マスコミはこれを大きく取り上げたし、今度は霞が関で、「国は上告するな」というデモが起きた。もちろん上告はされたのだが。
「もうP太も二歳になっちゃったわね。ここまで来ると、もうどっちでもいいわよ。最高裁で負けたらわたし、戸籍を直して女でいい。」
M次は笑いながら言った。L彦は励ました。
「ダメだよ、東京高裁でいい判決もらったんだ。最後まで頑張ろう!」
「がんばろー。」
P太がL彦の真似をした。
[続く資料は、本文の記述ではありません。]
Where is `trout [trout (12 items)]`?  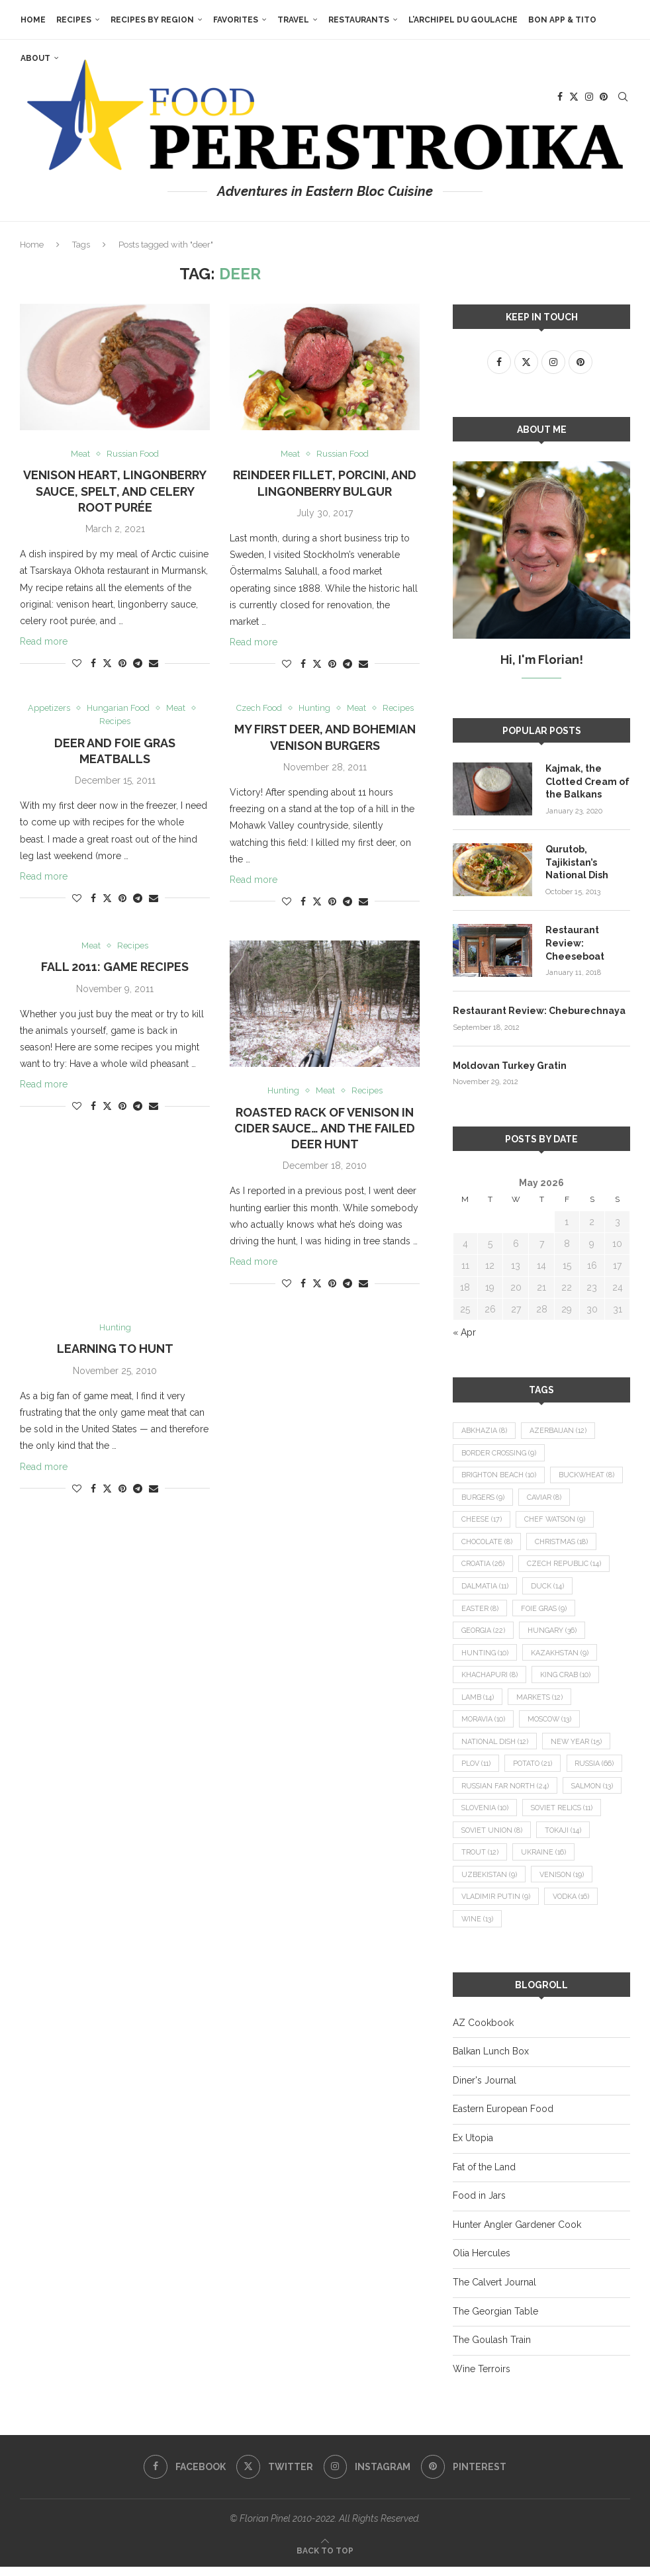 trout [trout (12 items)] is located at coordinates (542, 1859).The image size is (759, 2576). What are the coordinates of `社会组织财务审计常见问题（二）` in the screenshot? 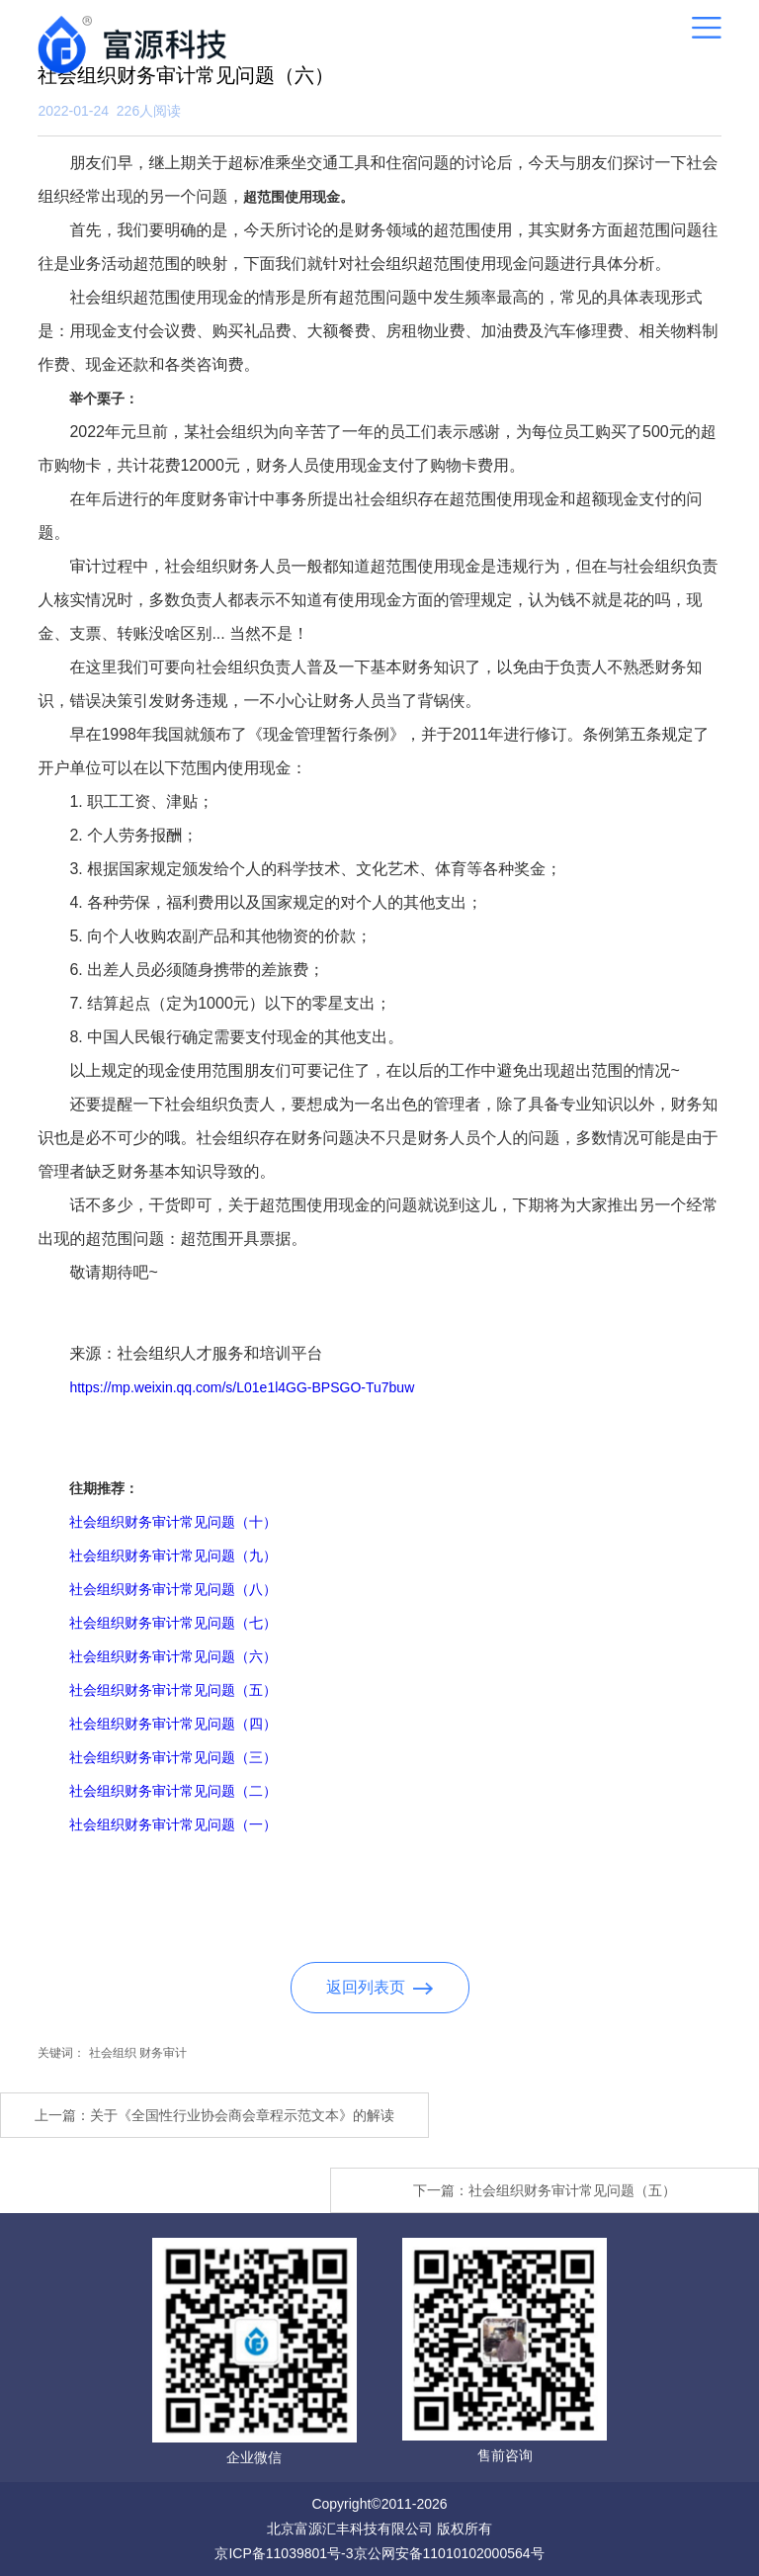 It's located at (173, 1791).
M次は笑い泣きをしながらP太の頭を撫でた。

 最高裁では弁論期日が開かれ、原告被告双方の意見が聴取された。そして迎えた判決当日。
「聞いてください、すごい判決ですよ。」
弁護士からだった。夕方の四時ころにL彦の携帯電話が鳴ったのだが、仕事をしていたL彦は出られず、仕事が終わった六時過ぎに折り返し弁護士に電話をしたら、第一声がこうだったのだ。
「どんな内容ですか?」
「そもそも、『父母』という記載が今の実態に合わないのでやめるべきだってことです。このケースだと、親1・M次さん、親2・L彦さん、という戸籍の書き方になります。」
「俺がP太の親として戸籍に記載されることは間違いないんですね?」
「そうです。画期的な判決です。」
うおっしゃー!とL彦は街中で叫んでいた。ゆく人がみんな振り向いたが、そんなことはどうでも良かった。早く帰ってM次とP太に報告したい。L彦は最寄り駅まで猛ダッシュした。